We will use this function to find the predicted ratings. 
- Here, we are considering the top 50 users which are similar to our user and using their ratings to predict our user's ratings.

In [43]:
predictions = predict_item_item(train_matrix,item_similarity,50)
print('predictions shape ',predictions.shape)

predictions

similar_n shape:  (1682, 50)
predictions shape  (943, 1682)


array([[0.  , 0.  , 0.  , ..., 0.  , 0.  , 0.66],
       [0.  , 0.  , 0.  , ..., 0.  , 0.  , 0.  ],
       [0.  , 0.  , 0.  , ..., 0.  , 0.  , 0.  ],
       ...,
       [0.  , 0.  , 0.  , ..., 0.  , 0.  , 0.  ],
       [0.  , 0.  , 0.  , ..., 0.1 , 0.08, 0.08],
       [0.  , 0.  , 0.  , ..., 0.44, 0.2 , 0.06]])

Let us consider only those ratings which are not zero in the test matrix and use them to find the error in our model

In [44]:
predicted_ratings = predictions[test_matrix.nonzero()]
test_truth = test_matrix[test_matrix.nonzero()]

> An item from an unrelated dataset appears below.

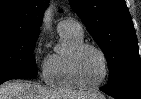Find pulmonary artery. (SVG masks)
<instances>
[{"mask_svg": "<svg viewBox=\"0 0 141 99\" xmlns=\"http://www.w3.org/2000/svg\"><path fill=\"white\" fill-rule=\"evenodd\" d=\"M58 32L60 34L69 33L77 36H83V28L79 22L74 19H64L58 23Z\"/></svg>", "mask_w": 141, "mask_h": 99, "instance_id": "e3ab8cb5", "label": "pulmonary artery"}]
</instances>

math.sqrt(mean_squared_error(predicted_ratings,test_truth))

3.749688827167227

## Getting recommendations for user

In the next part we get recommendations for a user based on the highest predicted ratings for a particular user. Let us get predictions for the user with user id 77. I am using the predictions from the item-item collaborative filtering model for this.

In [20]:
user_id = 45
user_ratings = predictions[user_id-1,:]

We extract the indices of the movies in the matrix which have not been rated by the user i.e. value is 0 and get their predicted ratings. 

In [21]:
train_unkown_indices = np.where(train_matrix[user_id-1,:] == 0)[0]
train_unkown_indices

array([   1,    2,    3, ..., 1679, 1680, 1681], dtype=int64)

In [22]:
user_recommendations = user_ratings[train_unkown_indices]

In [23]:
user_recommendations.shape

(1644,)

We go on and print the top 5 recommendations.

In [24]:
print('\nRecommendations for user {} are the movies: \n'.format(user_id))

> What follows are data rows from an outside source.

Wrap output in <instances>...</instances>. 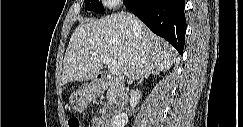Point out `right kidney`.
<instances>
[{
    "label": "right kidney",
    "instance_id": "obj_1",
    "mask_svg": "<svg viewBox=\"0 0 243 127\" xmlns=\"http://www.w3.org/2000/svg\"><path fill=\"white\" fill-rule=\"evenodd\" d=\"M128 123V116L127 114H118L115 116L113 120V126L114 127H124Z\"/></svg>",
    "mask_w": 243,
    "mask_h": 127
}]
</instances>
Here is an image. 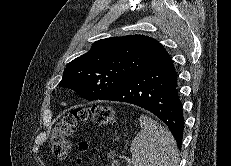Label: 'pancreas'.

for movie_id in user_recommendations.argsort()[-5:][: : -1]:
    print(movie_id +1)


Recommendations for user 45 are the movies: 

282
293
280
267
254


## Trying : singular value decomposition

After we have tried out both the memory based methods i.e user-user and item-item collaborative filtering, 
- in this method we will try a model-based method.
- Singular value decomposition is a mathematical techinique used to find the missing values in a matrix.
- It decomposes a matrix into three matrices two of which are rectangular and the middle one is a diagonal matrix.

\begin{equation*}
X=U \times S \times V^T
\end{equation*}

In [51]:
import scipy.sparse as sp
from scipy.sparse.linalg import svds

In [52]:
u, s, vt = svds(train_matrix, k = 20)

In [53]:
u.shape, s.shape, vt.shape

((943, 20), (20,), (20, 1682))

In [54]:
s_diag_matrix = np.diag(s)

#### We get the predictions by finding the dot product of the three matrices.

In [55]:
predictions_svd = np.dot(np.dot(u,s_diag_matrix),vt)

In [56]:
predictions_svd.shape

(943, 1682)

In [57]:
predicted_ratings_svd = predictions_svd[test_matrix.nonzero()]
test_truth = test_matrix[test_matrix.nonzero()]

math.sqrt(mean_squared_error(predicted_ratings_svd,test_truth))

2.8258075694458307

### The root mean square error is the least using this method. 
- Let us now get the recommendations for user 33.

In [60]:
user_id = 33
user_ratings = predictions_svd[user_id-1,:]
train_unkown_indices = np.where(train_matrix[user_id-1,:] == 0)[0]
user_recommendations = user_ratings[train_unkown_indices]

user_recommendations.shape

(1668,)

In [61]:
print('\nRecommendations for user {} are the movies: \n'.format(user_id))

for movie_id in user_recommendations.argsort()[-5:][: : -1]:
    print(movie_id +1)


Recommendations for user 33 are the movies: 

257
321
736
325
319


                                All about recommendation systems !!!